Voilà pourquoi le nazisme est défini comme de l’extrême-droite dans le contexte européen. Dans sa pratique, si on a une compréhension un peu plus aigu des distinctions entre la gauche et la droite, le nazisme ne peut pas être considéré comme étant de droite, excepté dans son discours ultranationaliste. La République de Weimar était une social-démocratie et elle ne fonctionnait pas tellement bien. La crise économique est arrivée, le populisme a pris les devants, tout le monde voulait blâmer quelqu’un, quelque part, pour ses problèmes. Les banques étaient une cible idéale et derrière elles, les juifs qui les contrôlaient et volaient les pauvres allemands (je répète la logique nazi ici). De dire maintenant que le nazisme était de l’extrême-droite est juste, dans son contexte, mais ça ne l’associe en rien du tout avec la droite, dans le contexte britannique, américain ou canadien. Churchill était de droite, le Général de Gaulle était de droite, le Général Eisenhower était de droite, le Général MacArthur était de droite. Le nazisme, c’était un étatisme exacerbé (un état policier) qui violait toutes les libertés individuelles et fomentait un culte fanatique de la personnalité du leader. Le contrôle de nombreuses entreprises étaient aux mains de l’État (pas tellement à droite, ça), c’est-à-dire qu’il pillait les méchants capitalistes (surtout les juifs, franc-maçons et autres groupes considérés comme hostiles au régime) et nationalisait ces industries. Enfin, il y a une vaste littérature sur les politiques économiques du troisième reich. Ce qui est clair, c’est qu’elles ne sont pas de droite, mais pas du tout, du tout.

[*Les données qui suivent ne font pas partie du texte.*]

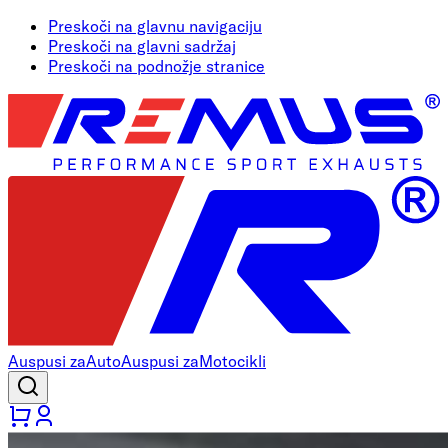
Preskoči na glavnu navigaciju
Preskoči na glavni sadržaj
Preskoči na podnožje stranice
Auspusi za
Auto
Auspusi za
Motocikli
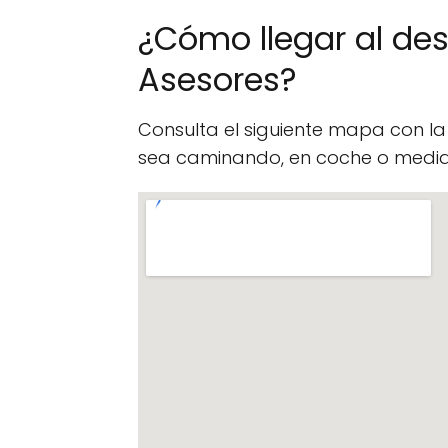
¿Cómo llegar al d
Asesores?
Consulta el siguiente mapa con l
sea caminando, en coche o median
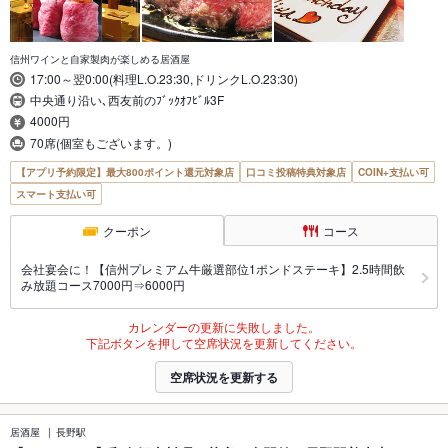
信州ワインと自家製肉が楽しめる居酒屋
17:00～翌0:00(料理L.O.23:30,ドリンクL.O.23:30)
中央通り沿い､西友前のﾌﾞｯｸｵﾌﾋﾞﾙ3F
4000円
70席(個室もございます。)
【アプリ予約限定】最大800ポイント還元対象店
口コミ投稿特典対象店
COIN+支払い可
スマート支払い可
クーポン
コース
会社宴会に！【信州プレミアム牛厳選部位1ポンドステーキ】2.5時間飲
み放題コース7000円⇒6000円
カレンダーの更新に失敗しました。
下記ボタンを押して空席状況を更新してください。
空席状況を更新する
居酒屋
長野駅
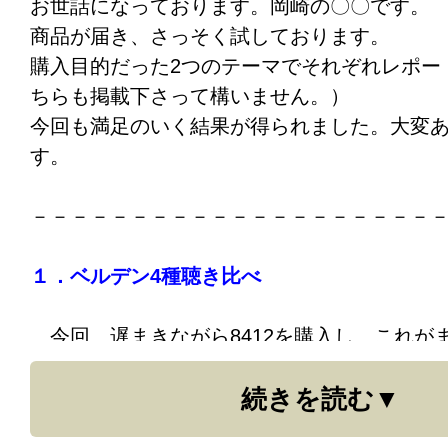
お世話になっております。岡崎の〇〇です。
れよりはマシでしたが、プラグがすぐ緩むの
商品が届き、さっそく試しております。
した(苦笑)。
購入目的だった2つのテーマでそれぞれレポー
Beldenとノイトリックを使ってから、これら
ちらも掲載下さって構いません。）
理解しました。ほんとにボロい！
本当はここ
今回も満足のいく結果が得られました。大変
たかった事です（苦笑）失礼しました。それ
す。
いします。
－－－－－－－－－－－－－－－－－－－－
１．ベルデン4種聴き比べ
今回、遅まきながら8412を購入し、これが
われることを確かめつつ、これまでに購入した939
続きを読む
28それぞれの特長を見極めることにしました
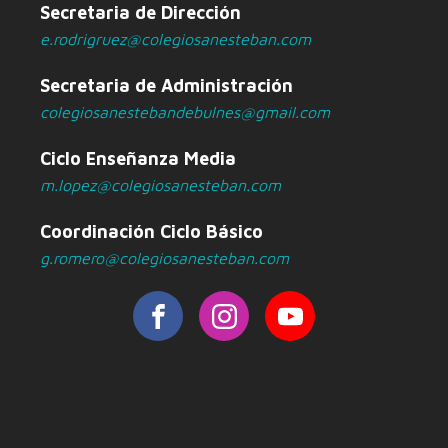
Secretaria de Dirección
e.rodrigruez@colegiosanesteban.com
Secretaria de Administración
colegiosanestebandebulnes@gmail.com
Ciclo Enseñanza Media
m.lopez@colegiosanesteban.com
Coordinación Ciclo Básico
g.romero@colegiosanesteban.com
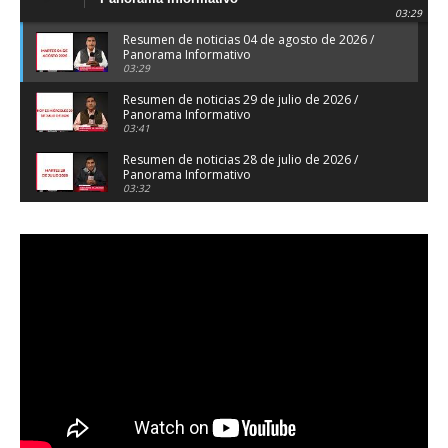
03:29
Resumen de noticias 04 de agosto de 2026 /
Panorama Informativo
03:29
Resumen de noticias 29 de julio de 2026 /
Panorama Informativo
03:41
Resumen de noticias 28 de julio de 2026 /
Panorama Informativo
03:32
Resumen de noticias 23 de julio de 2026 /
Panorama Informativo
03:27
Resumen de noticias 22 de julio de 2026 /
Panorama Informativo
04:18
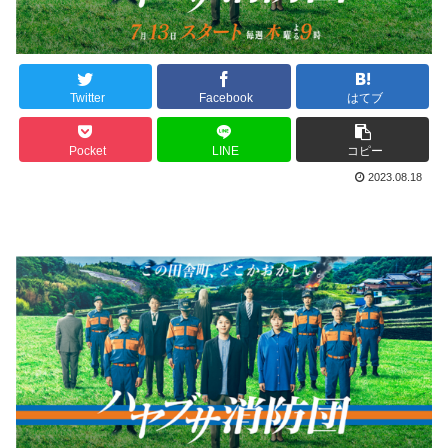
Twitter
Facebook
はてブ
Pocket
LINE
コピー
2023.08.18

Mais sinon, même si on a été dirigé par un dictateur de droite comme Pinochet. Saviez-vous que le Chili vient d’élire un parti de droite? Seulement vingt ans après ce dernier. Ça va plutôt bien pour eux, c’est l’une des démocraties les plus fonctionnelles d’Amérique du Sud aujourd’hui. Alors que l’Argentine, juste au-dessus d’eux, avec l’aide des amis iraniens, a décidé d’exterminer des juifs. Résultat, d’un pays riche, c’est devenu un fiasco.